I got my first journal when I was in 7th grade from my Great Aunt Ruby. She wrote on the tag "key on back cover" and I thought it said, "key on wrap paper." It was years before I discovered that key inside the back cover. If you had read her writing, you would completely understand!
I began writing in it immediately. I remember that I began my first several entries with "Dear Diary" before realizing that I wasn't really the "Diary" type. It reminded me of a Judy Blume character. I wasn't talking to a book. My journal was between me and Jesus. After that, I just wrote about whatever was on my mind as if no one in particular would ever see it, but I always knew that God knew exactly what those pages said.
In junior high and even high school, I remember writing a lot about boys. I wasn't overtly boy crazy. I didn't date a lot in high school, but my journals from those days definitely tell a story about a girl who liked a few boys but wasn't brave enough to tell them.
My first date is in my high school journal. My first big break-up. The story of a failed scholarship audition followed by a couple much more successful auditions. Prom. Graduation. Parties. I loved high school, and my journal certainly reflects that.
I was thinking about this today and how my journal has changed since then. While I wrote about what God was doing in my life in high school, I spent a lot more time writing about my faith in college. Since college, my faith journey is what the words on my journal pages reflects most of the time. I am glad for that.
My journals contain talks with God. Poems I've written. Scripture which spoke to me and on which I meditated. Stories of our lives. Ups. Downs. Prayer requests. Praises. Confessions. All the drama that is in my head. My journal is my story. It speaks volumes. It speaks private thoughts that I have shared with no one. I use it to work out the hard stuff, to remind me of the tough stuff that God walked me through, that He carried me through. Reading old entries is good for me.
My journals are the story of God in my life.
There are holes in my journals, long periods of time when I didn't write anything. Life got in the way. Babies. Major moves. Spiritually dry times. Times when I didn't connect with God daily.
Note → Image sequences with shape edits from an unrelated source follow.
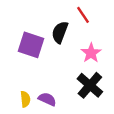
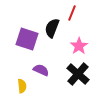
red line: (83, 15) -> (72, 13), turned 56
purple semicircle: (47, 99) -> (41, 70), moved

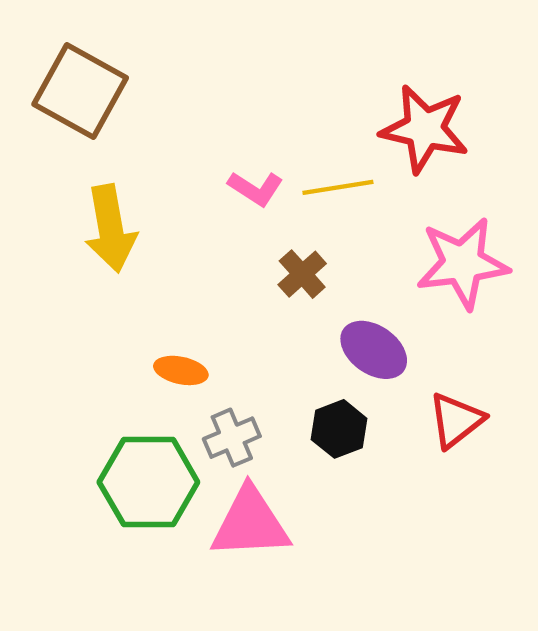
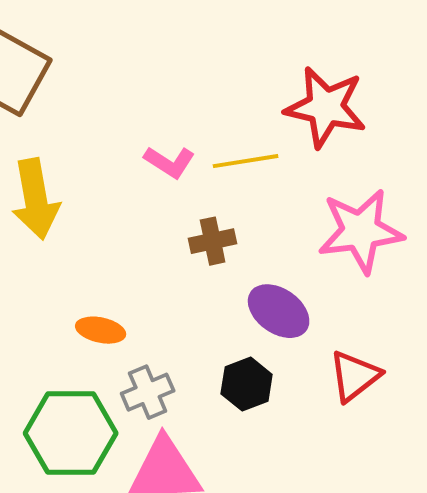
brown cross: (302, 274) -> (213, 241), turned 30

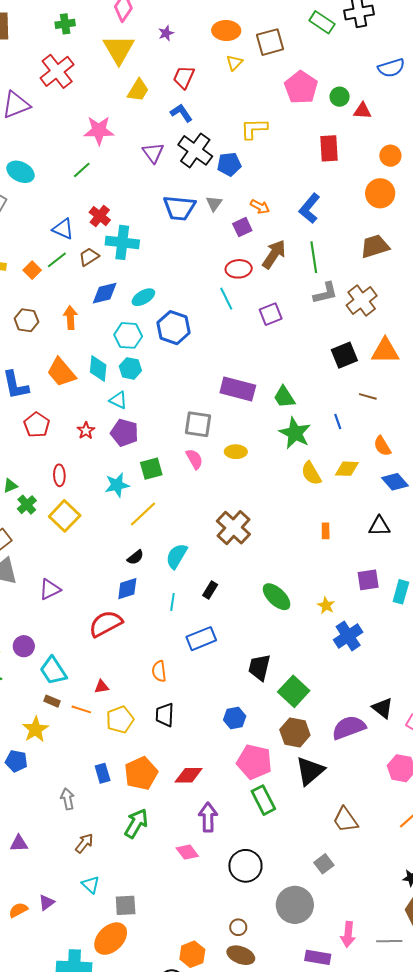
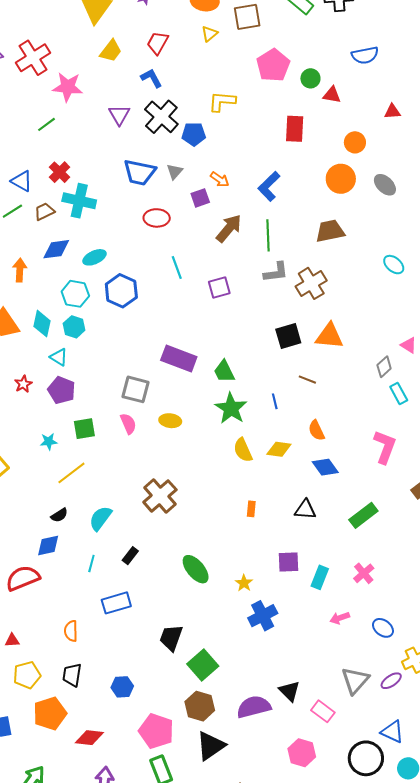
red cross: (57, 71) -> (33, 58), moved
red ellipse: (239, 269) -> (157, 218), moved
cyan star: (117, 485) -> (49, 441), size x0.7
blue hexagon: (235, 718) -> (122, 687), moved
orange pentagon: (141, 773) -> (50, 713), moved

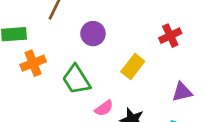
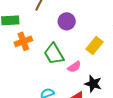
pink semicircle: (104, 108) -> (74, 67), moved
Those holes speak volumes too. They speak of how God sought me out and always brought me back. He not only accepted me, but He gathered me from afar when needed. He sought me out like every Good Shepherd does.
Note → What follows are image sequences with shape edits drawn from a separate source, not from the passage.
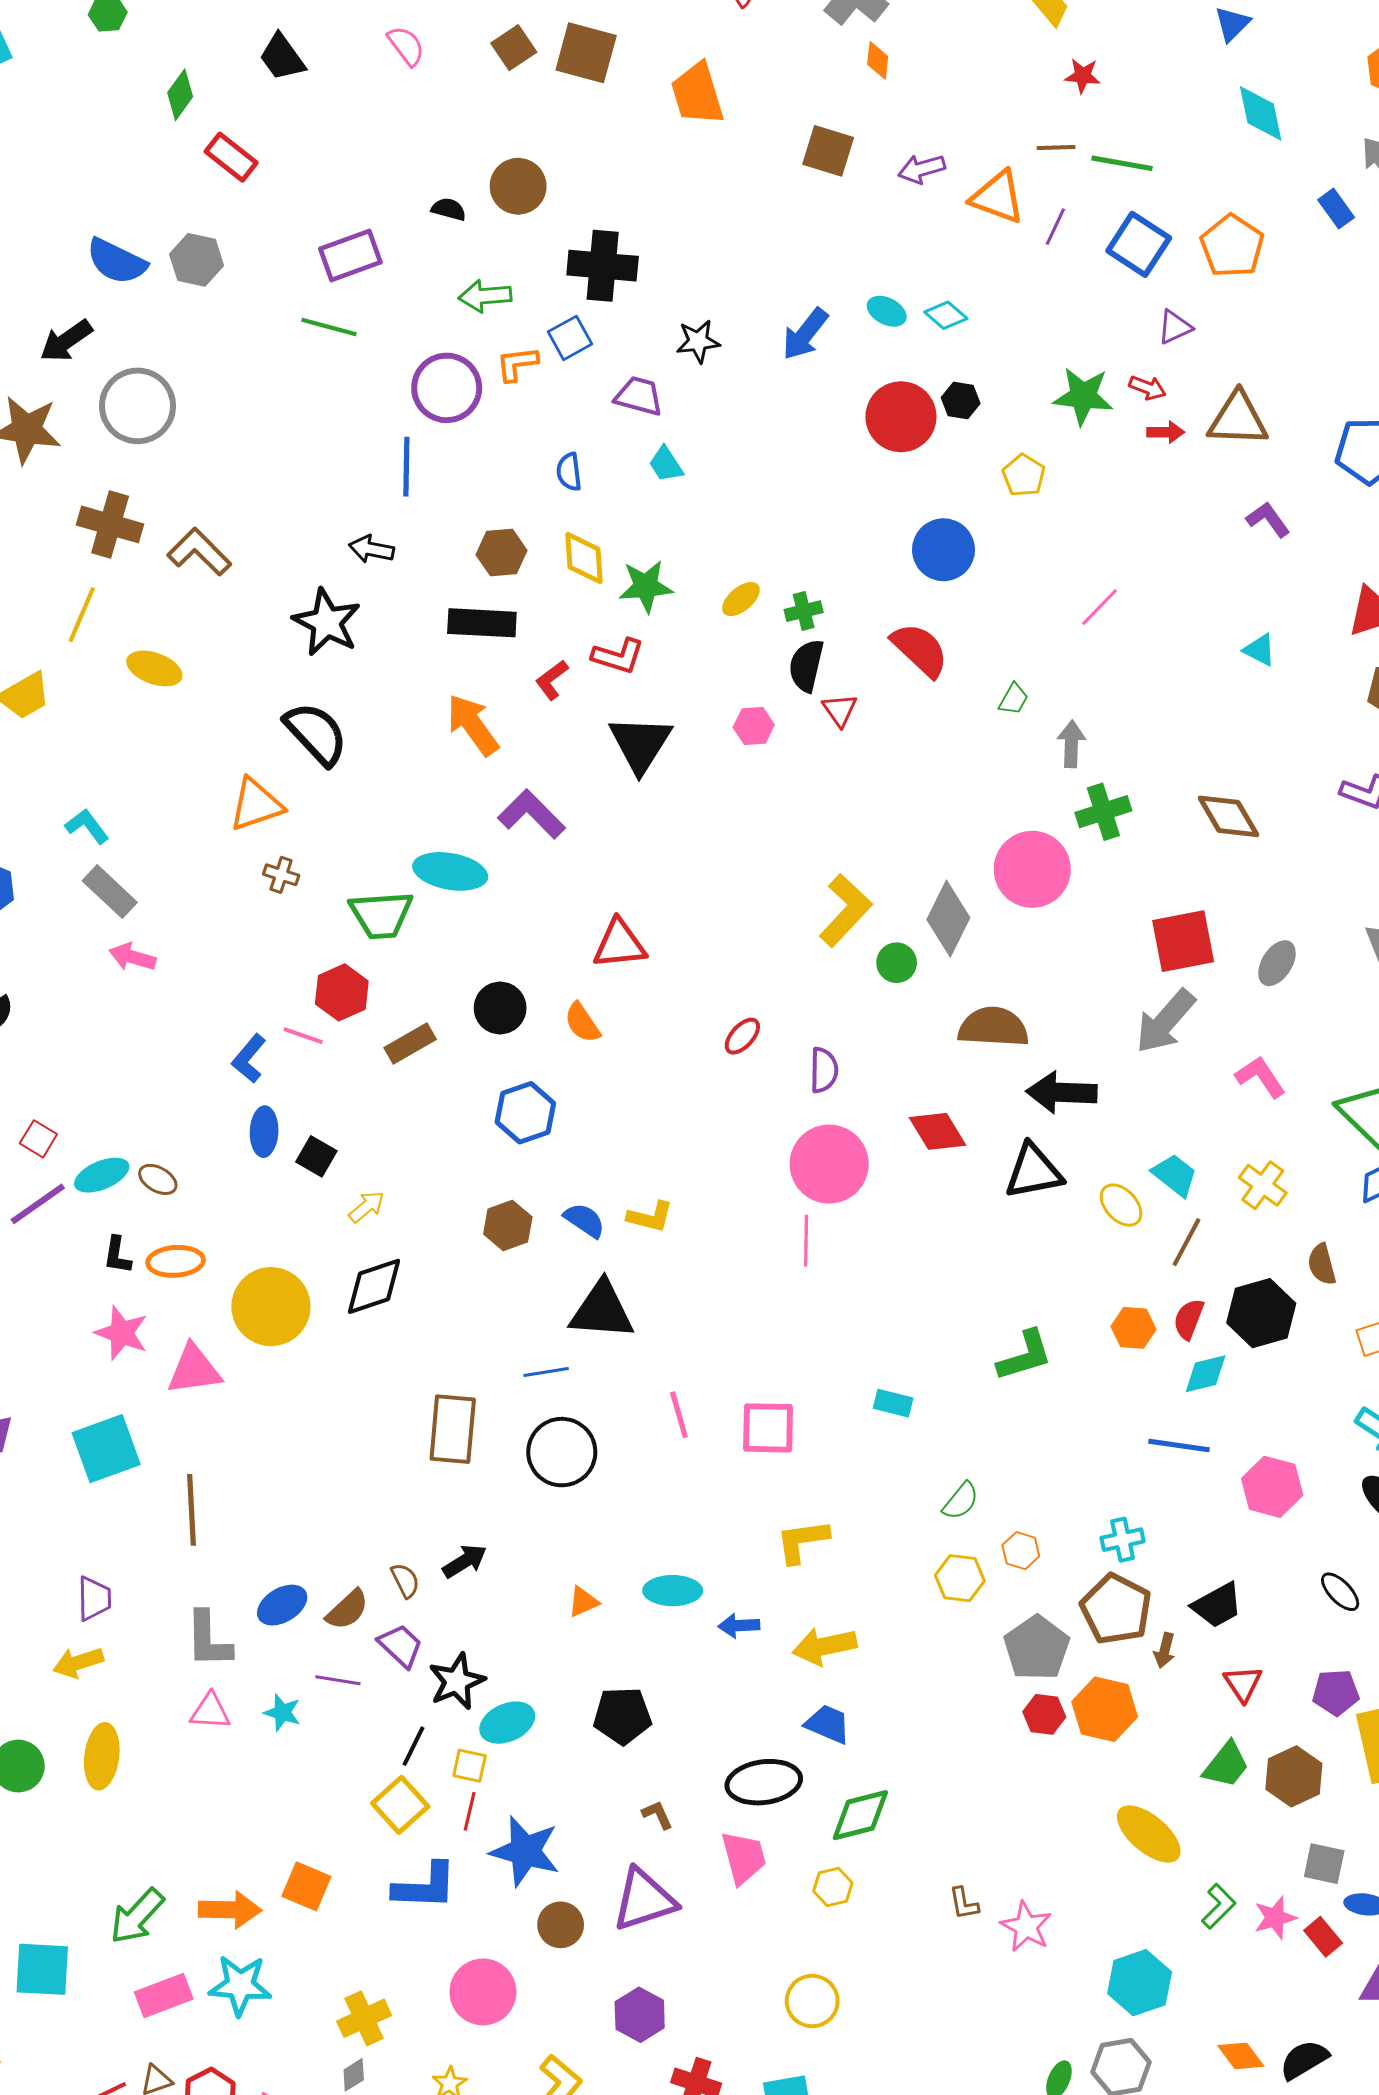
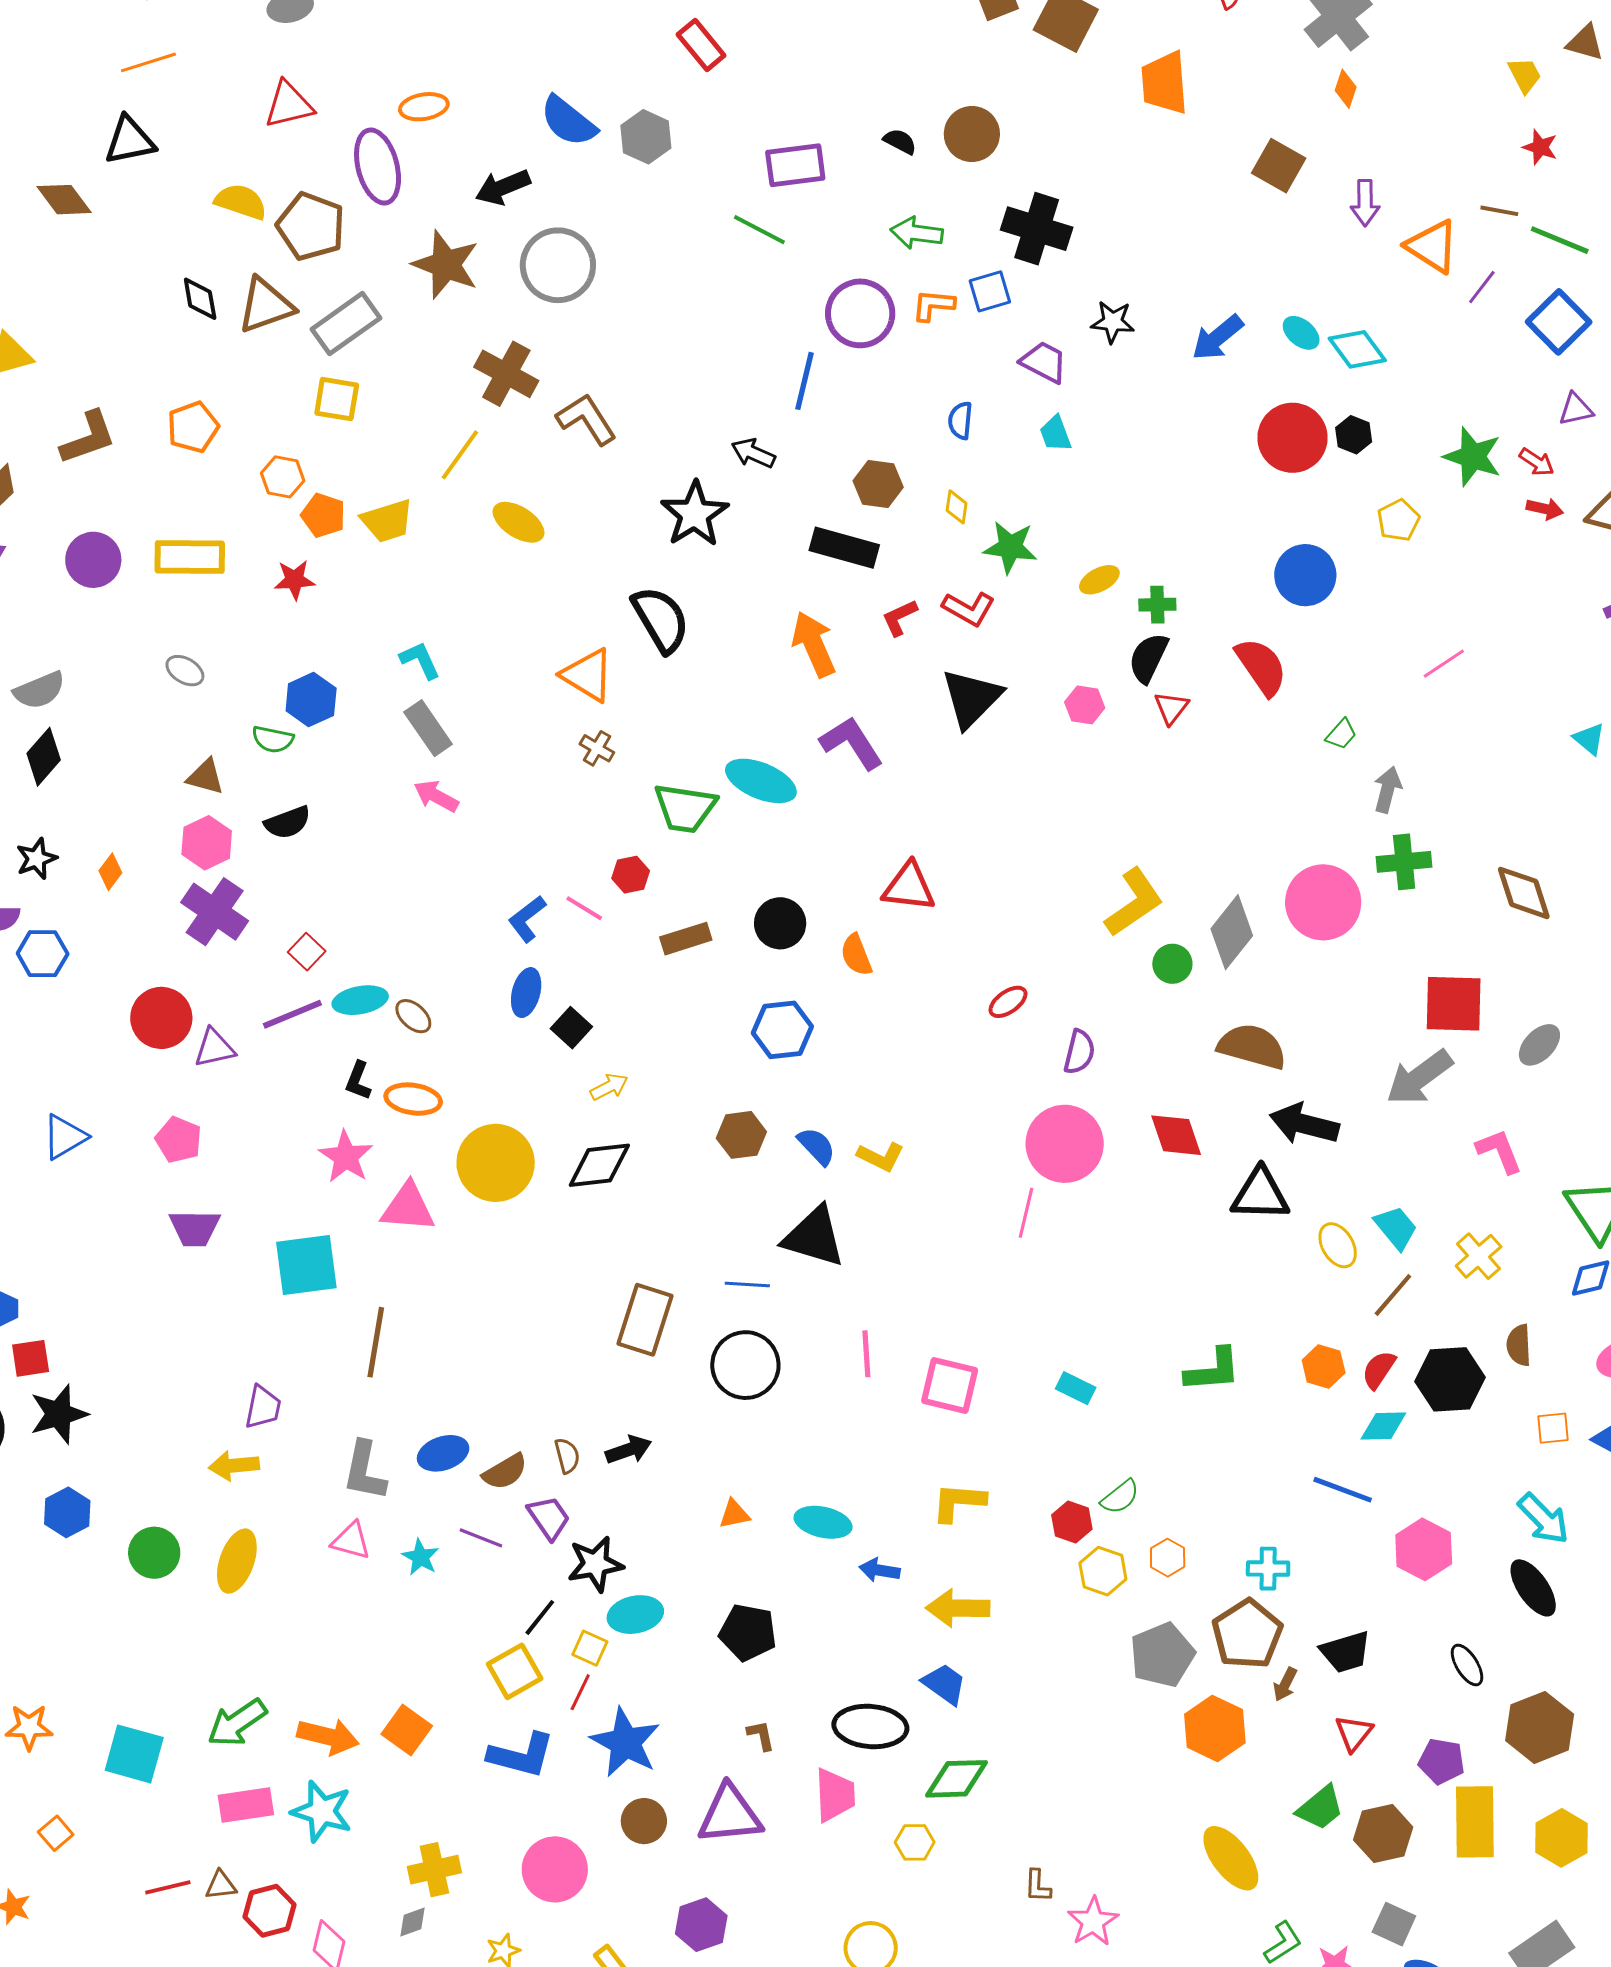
purple arrow: (922, 169) -> (1365, 203), turned -87
cyan diamond: (946, 315) -> (1357, 349), size x1.4
yellow diamond: (584, 558) -> (957, 507), size x0.6
orange triangle: (256, 805) -> (588, 675), turned 38
red hexagon: (342, 992) -> (631, 875), size x0.7
red hexagon: (1044, 1714) -> (1072, 1522), moved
Some day, I hope that my children enjoy this story of God in my life. I hope they read the struggles and the pain and the praises and the joy with every emotion that I felt as I wrote them. I hope they see a few tears in the smeared ink. I hope they hear the laughter as I tell of the times that God moved in glorious ways. I hope that someone, someday is completely blessed by what God has done in my humble journey and that they realize what I most want them to know from reading those pages...We've all been there. We are not alone. We all hurt. We all get blessed. We all have a story.
For now, it is my story, and I will keep it to myself.
How about you? Do you tell your story somewhere? Do you blog? Journal? I know it isn't for everyone, but try it. It is amazing what God can do through something so very, very simple.